Set down each record exactly as written.

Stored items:
★ ★ ★ ★ ★ ★ ★

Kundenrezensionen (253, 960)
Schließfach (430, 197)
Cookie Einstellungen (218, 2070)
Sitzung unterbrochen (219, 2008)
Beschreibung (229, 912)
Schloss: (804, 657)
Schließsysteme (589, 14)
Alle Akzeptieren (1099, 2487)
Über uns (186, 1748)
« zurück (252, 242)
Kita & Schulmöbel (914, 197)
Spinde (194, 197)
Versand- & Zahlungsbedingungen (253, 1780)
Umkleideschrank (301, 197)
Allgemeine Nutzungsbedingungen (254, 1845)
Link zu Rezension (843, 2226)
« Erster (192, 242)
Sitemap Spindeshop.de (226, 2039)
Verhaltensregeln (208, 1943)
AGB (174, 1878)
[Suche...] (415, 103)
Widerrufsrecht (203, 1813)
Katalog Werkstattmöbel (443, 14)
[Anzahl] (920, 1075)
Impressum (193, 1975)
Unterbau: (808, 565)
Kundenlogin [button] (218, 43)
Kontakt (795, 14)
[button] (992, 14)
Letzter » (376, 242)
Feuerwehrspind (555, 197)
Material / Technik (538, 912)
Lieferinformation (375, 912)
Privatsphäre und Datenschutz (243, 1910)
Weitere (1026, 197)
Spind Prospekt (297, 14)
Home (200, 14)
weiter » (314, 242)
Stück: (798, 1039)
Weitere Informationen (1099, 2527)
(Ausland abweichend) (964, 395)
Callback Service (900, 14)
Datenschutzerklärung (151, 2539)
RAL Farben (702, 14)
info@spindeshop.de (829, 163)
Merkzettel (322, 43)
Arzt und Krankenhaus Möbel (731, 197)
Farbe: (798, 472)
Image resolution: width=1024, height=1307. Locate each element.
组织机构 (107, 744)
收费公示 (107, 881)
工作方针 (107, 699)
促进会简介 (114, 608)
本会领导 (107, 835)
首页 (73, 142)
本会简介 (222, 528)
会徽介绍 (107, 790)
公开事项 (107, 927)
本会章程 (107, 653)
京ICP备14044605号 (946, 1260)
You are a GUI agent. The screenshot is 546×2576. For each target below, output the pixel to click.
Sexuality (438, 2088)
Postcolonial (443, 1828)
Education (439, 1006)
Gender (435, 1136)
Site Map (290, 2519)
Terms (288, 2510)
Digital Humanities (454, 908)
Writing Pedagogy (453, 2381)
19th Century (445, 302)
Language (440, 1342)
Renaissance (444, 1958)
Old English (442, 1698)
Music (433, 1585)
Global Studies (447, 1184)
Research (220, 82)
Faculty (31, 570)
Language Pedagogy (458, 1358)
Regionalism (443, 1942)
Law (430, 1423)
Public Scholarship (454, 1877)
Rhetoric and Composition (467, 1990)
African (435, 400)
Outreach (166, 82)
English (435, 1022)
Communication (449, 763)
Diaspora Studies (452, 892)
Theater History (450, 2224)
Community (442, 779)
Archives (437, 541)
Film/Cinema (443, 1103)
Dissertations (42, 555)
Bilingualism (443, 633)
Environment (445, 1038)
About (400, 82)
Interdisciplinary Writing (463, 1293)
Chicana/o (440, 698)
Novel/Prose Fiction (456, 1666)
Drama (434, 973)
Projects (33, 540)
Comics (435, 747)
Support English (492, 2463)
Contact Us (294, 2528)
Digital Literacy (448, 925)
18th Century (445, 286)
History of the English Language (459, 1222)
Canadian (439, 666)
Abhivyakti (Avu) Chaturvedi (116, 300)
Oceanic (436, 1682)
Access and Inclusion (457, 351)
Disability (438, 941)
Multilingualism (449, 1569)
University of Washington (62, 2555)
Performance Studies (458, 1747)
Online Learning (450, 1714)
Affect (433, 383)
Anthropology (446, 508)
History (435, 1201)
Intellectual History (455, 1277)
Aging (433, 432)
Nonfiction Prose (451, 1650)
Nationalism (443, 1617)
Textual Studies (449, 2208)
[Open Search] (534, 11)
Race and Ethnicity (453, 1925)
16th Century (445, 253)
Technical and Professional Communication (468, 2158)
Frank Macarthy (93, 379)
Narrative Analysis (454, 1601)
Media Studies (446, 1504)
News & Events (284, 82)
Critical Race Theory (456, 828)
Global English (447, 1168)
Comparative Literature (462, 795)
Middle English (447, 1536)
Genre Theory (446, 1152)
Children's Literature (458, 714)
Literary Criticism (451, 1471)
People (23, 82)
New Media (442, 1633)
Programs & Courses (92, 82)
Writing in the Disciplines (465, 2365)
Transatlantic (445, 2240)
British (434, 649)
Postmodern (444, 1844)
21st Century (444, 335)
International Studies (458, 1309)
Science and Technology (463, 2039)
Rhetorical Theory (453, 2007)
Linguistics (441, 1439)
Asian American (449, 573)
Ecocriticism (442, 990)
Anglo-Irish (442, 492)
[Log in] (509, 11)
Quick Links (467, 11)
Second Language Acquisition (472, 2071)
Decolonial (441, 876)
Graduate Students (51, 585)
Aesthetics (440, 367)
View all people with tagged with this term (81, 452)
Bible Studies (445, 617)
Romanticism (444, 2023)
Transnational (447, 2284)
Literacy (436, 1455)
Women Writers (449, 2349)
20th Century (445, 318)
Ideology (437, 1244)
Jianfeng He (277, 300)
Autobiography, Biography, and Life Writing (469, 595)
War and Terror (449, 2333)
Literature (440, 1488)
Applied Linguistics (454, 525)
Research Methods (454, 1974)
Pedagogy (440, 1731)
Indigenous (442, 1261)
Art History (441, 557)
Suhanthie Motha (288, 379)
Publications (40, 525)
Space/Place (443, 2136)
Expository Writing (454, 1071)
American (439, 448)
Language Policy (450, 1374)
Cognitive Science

★ ★ ★ ★ ★ ★ ★

* [TASK ANSWER]
Kundenrezensionen (253, 960)
Schließfach (430, 197)
Cookie Einstellungen (218, 2070)
Sitzung unterbrochen (219, 2008)
Beschreibung (229, 912)
Schloss: (804, 657)
Schließsysteme (589, 14)
Alle Akzeptieren (1099, 2487)
Über uns (186, 1748)
« zurück (252, 242)
Kita & Schulmöbel (914, 197)
Spinde (194, 197)
Versand- & Zahlungsbedingungen (253, 1780)
Umkleideschrank (301, 197)
Allgemeine Nutzungsbedingungen (254, 1845)
Link zu Rezension (843, 2226)
« Erster (192, 242)
Sitemap Spindeshop.de (226, 2039)
Verhaltensregeln (208, 1943)
AGB (174, 1878)
[Suche...] (415, 103)
Widerrufsrecht (203, 1813)
Katalog Werkstattmöbel (443, 14)
[Anzahl] (920, 1075)
Impressum (193, 1975)
Unterbau: (808, 565)
Kundenlogin [button] (218, 43)
Kontakt (795, 14)
[button] (992, 14)
Letzter » (376, 242)
Feuerwehrspind (555, 197)
Material / Technik (538, 912)
Lieferinformation (375, 912)
Privatsphäre und Datenschutz (243, 1910)
Weitere (1026, 197)
Spind Prospekt (297, 14)
Home (200, 14)
weiter » (314, 242)
Stück: (798, 1039)
Weitere Informationen (1099, 2527)
(Ausland abweichend) (964, 395)
Callback Service (900, 14)
Datenschutzerklärung (151, 2539)
RAL Farben (702, 14)
info@spindeshop.de (829, 163)
Merkzettel (322, 43)
Arzt und Krankenhaus Möbel (731, 197)
Farbe: (798, 472)
Image resolution: width=1024, height=1307. Locate each element.
组织机构 (107, 744)
收费公示 (107, 881)
工作方针 (107, 699)
促进会简介 (114, 608)
本会领导 (107, 835)
首页 (73, 142)
本会简介 (222, 528)
会徽介绍 (107, 790)
公开事项 (107, 927)
本会章程 (107, 653)
京ICP备14044605号 (946, 1260)
You are a GUI agent. The screenshot is 546×2576. For each target below, output the pixel to click.
Sexuality (438, 2088)
Postcolonial (443, 1828)
Education (439, 1006)
Gender (435, 1136)
Site Map (290, 2519)
Terms (288, 2510)
Digital Humanities (454, 908)
Writing Pedagogy (453, 2381)
19th Century (445, 302)
Language (440, 1342)
Renaissance (444, 1958)
Old English (442, 1698)
Music (433, 1585)
Global Studies (447, 1184)
Research (220, 82)
Faculty (31, 570)
Language Pedagogy (458, 1358)
Regionalism (443, 1942)
Law (430, 1423)
Public Scholarship (454, 1877)
Rhetoric and Composition (467, 1990)
African (435, 400)
Outreach (166, 82)
English (435, 1022)
Communication (449, 763)
Diaspora Studies (452, 892)
Theater History (450, 2224)
Community (442, 779)
Archives (437, 541)
Film/Cinema (443, 1103)
Dissertations (42, 555)
Bilingualism (443, 633)
Environment (445, 1038)
About (400, 82)
Interdisciplinary Writing (463, 1293)
Chicana/o (440, 698)
Novel/Prose Fiction (456, 1666)
Drama (434, 973)
Projects (33, 540)
Comics (435, 747)
Support English (492, 2463)
Contact Us (294, 2528)
Digital Literacy (448, 925)
18th Century (445, 286)
History of the English Language (459, 1222)
Canadian (439, 666)
Abhivyakti (Avu) Chaturvedi (116, 300)
Oceanic (436, 1682)
Access and Inclusion (457, 351)
Disability (438, 941)
Multilingualism (449, 1569)
University of Washington (62, 2555)
Performance Studies (458, 1747)
Online Learning (450, 1714)
Affect (433, 383)
Anthropology (446, 508)
History (435, 1201)
Intellectual History (455, 1277)
Aging (433, 432)
Nonfiction Prose (451, 1650)
Nationalism (443, 1617)
Textual Studies (449, 2208)
[Open Search] (534, 11)
Race and Ethnicity (453, 1925)
16th Century (445, 253)
Technical and Professional Communication (468, 2158)
Frank Macarthy (93, 379)
Narrative Analysis (454, 1601)
Media Studies (446, 1504)
News & Events (284, 82)
Critical Race Theory (456, 828)
Global English (447, 1168)
Comparative Literature (462, 795)
Middle English (447, 1536)
Genre Theory (446, 1152)
Children's Literature (458, 714)
Literary Criticism (451, 1471)
People (23, 82)
New Media (442, 1633)
Programs & Courses (92, 82)
Writing in the Disciplines (465, 2365)
Transatlantic (445, 2240)
British (434, 649)
Postmodern (444, 1844)
21st Century (444, 335)
International Studies (458, 1309)
Science and Technology (463, 2039)
Rhetorical Theory (453, 2007)
Linguistics (441, 1439)
Asian American (449, 573)
Ecocriticism (442, 990)
Anglo-Irish (442, 492)
[Log in] (509, 11)
Quick Links (467, 11)
Second Language Acquisition (472, 2071)
Decolonial (441, 876)
Graduate Students (51, 585)
Aesthetics (440, 367)
View all people with tagged with this term (81, 452)
Bible Studies (445, 617)
Romanticism (444, 2023)
Transnational (447, 2284)
Literacy (436, 1455)
Women Writers (449, 2349)
20th Century (445, 318)
Ideology (437, 1244)
Jianfeng He (277, 300)
Autobiography, Biography, and Life Writing (469, 595)
War and Terror (449, 2333)
Literature (440, 1488)
Applied Linguistics (454, 525)
Research Methods (454, 1974)
Pedagogy (440, 1731)
Indigenous (442, 1261)
Art History (441, 557)
Suhanthie Motha (288, 379)
Publications (40, 525)
Space/Place (443, 2136)
Expository Writing (454, 1071)
American (439, 448)
Language Policy (450, 1374)
Cognitive Science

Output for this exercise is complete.